I do remember that commercial variant of Suse Linux have tried "an innovative approach" to what a Linux server is. They introduced a set of some in-house made utilities (inspired by Netware I suppose) with non-intuitive logic and millions of command line options no one knows (which cannot be googled). Why, it is a way to success, now you could teach courses, do certification, issue meaningless titles, etc. Thank god its dead. ESX servers, btw, were (or still are) even bigger mess.
I doubt that Fedora is going this way, but the signs are bad.)
If you opt for #2 submit it here.
This is like complaining that any disto is "bloatware" because their repositories include software that you happen to dislike and think is "bloat". $distro is bloated because KDE/GNOME/whatever is an option, right?
Get a grip.
http://harmful.cat-v.org/software/java http://harmful.cat-v.org/software/OO_programming
I think that the only reason to re-write something that is good-enough is to make it even simpler, more clear and, in some rare situations, more general (but what could be more general than text files and pipes?)
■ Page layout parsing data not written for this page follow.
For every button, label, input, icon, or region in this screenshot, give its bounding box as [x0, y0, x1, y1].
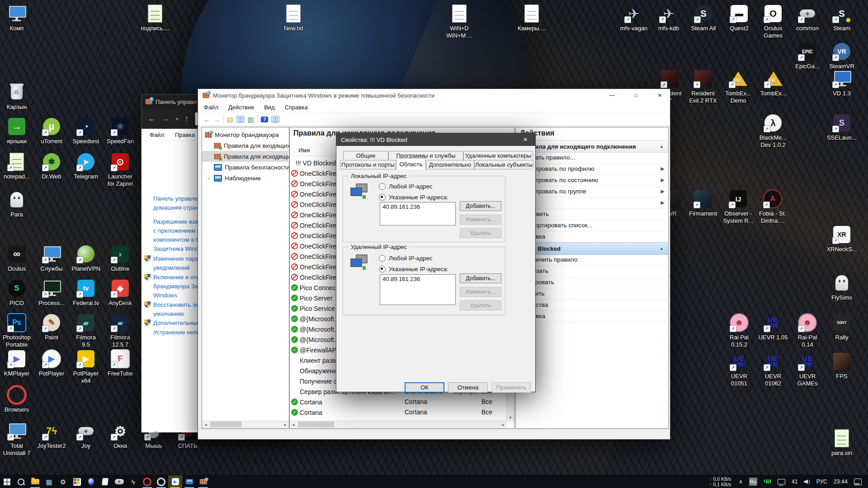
back-icon[interactable]: ← [148, 114, 156, 123]
taskbar-calculator-icon[interactable]: ▦ [42, 475, 56, 488]
tab-удаленные-компьютеры[interactable]: Удаленные компьютеры [463, 151, 533, 160]
desktop-icon-rally[interactable]: DiRTRally [821, 313, 863, 341]
firewall-titlebar[interactable]: Монитор брандмауэра Защитника Windows в … [198, 89, 670, 102]
scroll-left-icon[interactable]: ◂ [202, 421, 209, 428]
desktop-icon-para-sin[interactable]: para.sin [821, 428, 863, 457]
desktop-icon-freetube[interactable]: F↗FreeTube [99, 349, 141, 377]
taskbar-search-icon[interactable] [14, 475, 28, 488]
tray-number[interactable]: 41 [792, 479, 797, 485]
desktop-icon-para[interactable]: Para [0, 190, 38, 218]
taskbar-gamepad-icon[interactable]: ✚ [112, 475, 126, 488]
rule-row-cortana[interactable]: ✓CortanaCortanaВсе [290, 407, 506, 418]
taskbar-potplayer-icon[interactable]: ▶ [168, 475, 182, 488]
remote-specified-ip-radio[interactable] [379, 266, 386, 272]
desktop-icon-steam[interactable]: S↗Steam [821, 4, 863, 32]
desktop-icon-win-d-win-m[interactable]: WiN+DWiN+M ... [439, 4, 480, 39]
help-icon[interactable]: ? [261, 117, 269, 122]
volume-icon[interactable] [804, 479, 808, 484]
export-list-icon[interactable]: ▥ [248, 116, 254, 123]
action-обновить[interactable]: Обновить [516, 208, 668, 220]
taskbar-opera-icon[interactable] [140, 475, 154, 488]
desktop-icon-browsers[interactable]: Browsers [0, 385, 38, 413]
forward-arrow-icon[interactable]: → [213, 116, 220, 123]
action-фильтровать-по-состоянию[interactable]: Фильтровать по состоянию▶ [516, 174, 668, 186]
clock[interactable]: 23:44 [834, 479, 848, 485]
taskbar-screen-app-icon[interactable] [182, 475, 196, 488]
taskbar-store-icon[interactable] [70, 475, 84, 488]
taskbar-firewall-icon[interactable] [196, 475, 210, 488]
taskbar-explorer-icon[interactable] [28, 475, 42, 488]
action-фильтровать-по-группе[interactable]: Фильтровать по группе▶ [516, 186, 668, 197]
remote-ip-value[interactable]: 40.89.161.236 [382, 276, 455, 282]
action-отключить-правило[interactable]: Отключить правило [516, 254, 668, 266]
export-doc-icon[interactable]: ▤ [227, 116, 233, 123]
desktop-icon-камеры[interactable]: Камеры.... [511, 4, 552, 32]
tree-horizontal-scrollbar[interactable]: ◂ ▸ [202, 421, 289, 428]
expander-icon[interactable]: › [207, 175, 211, 182]
action-фильтровать-по-профилю[interactable]: Фильтровать по профилю▶ [516, 163, 668, 175]
desktop-icon-комп[interactable]: Комп [0, 4, 38, 32]
menu-view[interactable]: Вид [264, 104, 275, 111]
desktop-icon-sselaun[interactable]: S↗SSELaun... [821, 113, 863, 141]
scroll-right-icon[interactable]: ▸ [282, 421, 289, 428]
rule-row-cortana[interactable]: ✓CortanaCortanaВсе [290, 397, 506, 407]
taskbar-oculus-icon[interactable] [84, 475, 98, 488]
tree-item-монитор-брандмауэра[interactable]: Монитор брандмауэра [202, 129, 288, 140]
menu-file[interactable]: Файл [204, 104, 218, 111]
tree-item-наблюдение[interactable]: ›Наблюдение [202, 173, 288, 183]
action-свойства[interactable]: Свойства [516, 299, 668, 311]
action-справка[interactable]: Справка [516, 231, 668, 243]
action-вырезать[interactable]: Вырезать [516, 265, 668, 277]
taskbar-notes-icon[interactable] [98, 475, 112, 488]
close-button[interactable]: ✕ [650, 89, 670, 102]
desktop-icon-speedfan[interactable]: ✳↗SpeedFan [99, 117, 141, 145]
taskbar-settings-icon[interactable]: ⚙ [56, 475, 70, 488]
desktop-icon-steamvr[interactable]: VR↗SteamVR [821, 42, 863, 70]
remote-add-button[interactable]: Добавить... [460, 273, 501, 283]
ok-button[interactable]: ОК [405, 382, 444, 393]
tab-общие[interactable]: Общие [343, 151, 388, 160]
tab-локальные-субъекты[interactable]: Локальные субъекты [474, 160, 533, 169]
network-speed-widget[interactable]: ↓0,0 KB/s ↑0,1 KB/s [709, 476, 731, 487]
network-icon[interactable] [778, 479, 785, 484]
action-копировать[interactable]: Копировать [516, 277, 668, 288]
tree-item-правила-для-исходящи[interactable]: Правила для исходящи [202, 151, 288, 162]
action-создать-правило[interactable]: Создать правило... [516, 152, 668, 164]
desktop-icon-new-txt[interactable]: New.txt [273, 4, 314, 32]
local-add-button[interactable]: Добавить... [460, 201, 501, 211]
rules-horizontal-scrollbar[interactable]: ◂ ▸ [290, 421, 507, 428]
menu-file[interactable]: Файл [150, 131, 164, 138]
local-any-ip-radio[interactable] [379, 183, 386, 190]
properties-dialog[interactable]: Свойства: !!! VD Blocked ✕ ОбщиеПрограмм… [336, 133, 536, 392]
taskbar-start-icon[interactable] [0, 475, 14, 488]
desktop-icon-fobia-st-dinfna[interactable]: A↗Fobia - St.Dinfna ... [752, 189, 793, 225]
remote-any-ip-radio[interactable] [379, 255, 386, 262]
menu-help[interactable]: Справка [285, 104, 308, 111]
taskbar-opera-gx-icon[interactable] [154, 475, 168, 488]
desktop-icon-outline[interactable]: ◗↗Outline [99, 244, 141, 272]
tree-item-правила-безопасности[interactable]: Правила безопасности [202, 162, 288, 173]
menu-action[interactable]: Действие [228, 104, 254, 111]
show-pane-icon[interactable]: ◫ [271, 116, 279, 123]
desktop-icon-подпись[interactable]: подпись.... [134, 4, 176, 32]
notification-center-icon[interactable] [854, 479, 862, 485]
menu-edit[interactable]: Правка [175, 131, 195, 138]
action-вид[interactable]: Вид▶ [516, 197, 668, 209]
hidden-icons-chevron[interactable]: ∧ [739, 479, 743, 485]
scroll-down-icon[interactable]: ▾ [507, 414, 514, 421]
up-icon[interactable]: ↑ [185, 114, 189, 123]
action-vd-blocked[interactable]: !!! VD Blocked▲ [516, 242, 668, 255]
desktop-icon-vd-1-3[interactable]: ↗VD 1.3 [821, 69, 863, 97]
action-экспортировать-список[interactable]: Экспортировать список... [516, 220, 668, 231]
desktop-icon-flysims[interactable]: FlySims [821, 273, 863, 301]
console-window-icon[interactable]: ◫ [236, 116, 244, 123]
action-удалить[interactable]: Удалить [516, 288, 668, 300]
local-ip-value[interactable]: 40.89.161.236 [382, 203, 455, 210]
punto-lang-badge[interactable]: Ru [749, 478, 757, 486]
tab-область[interactable]: Область [396, 158, 426, 169]
desktop-icon-xrnecks[interactable]: XR↗XRNeckS... [821, 225, 863, 253]
language-indicator[interactable]: РУС [816, 479, 827, 485]
desktop-icon-fps[interactable]: FPS [821, 352, 863, 380]
forward-icon[interactable]: → [162, 114, 170, 123]
minimize-button[interactable]: — [602, 89, 622, 102]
Imagines someone in physics would say "this equation is not clever-enough, it lacks linear algebra, let's rewrite it using vector notation". Guys in physics are using vectors because it is the most convenient way to represent some aspects of reality, not because it is clever or popular. Similarly, the mantra should be "simplify" (and generalize).
Anyway, thank god, they didn't bring some nice, little "real-time, non-blocking log collector" written in a nice, object-oriented, modular NodeJS with some nice little MongoDB-powered clustered storage.
Cool that you didn't run into the various issues that systemd makes easy. But various others have. Suggest giving it a try.
- I've been using Fedora (VM, test, production server) since release 4 or 5. - I have a VM that has been updated without full reinstall since release 11. It will be destroyed soon, as I'm reinstalling the host. - I've been using Fedora as my main desktop since Fedora 16.
My experience varies, depending on the sh*t they decide to push (like Gnome 3 or systemd). It takes time so that things get stable (or I get more used to them).
As a full stack developer, I almost never use distro packages like gems or python libs or java libs. Even tools like Eclipse I prefer to install them separated.
Overall, I'm satisfied.
Anyone has succeeded dual botting Fedora 20 with Windows 8.1 in a UEFI system with secure boot?
When I tried the beta it made Windows 8.1 unbootable.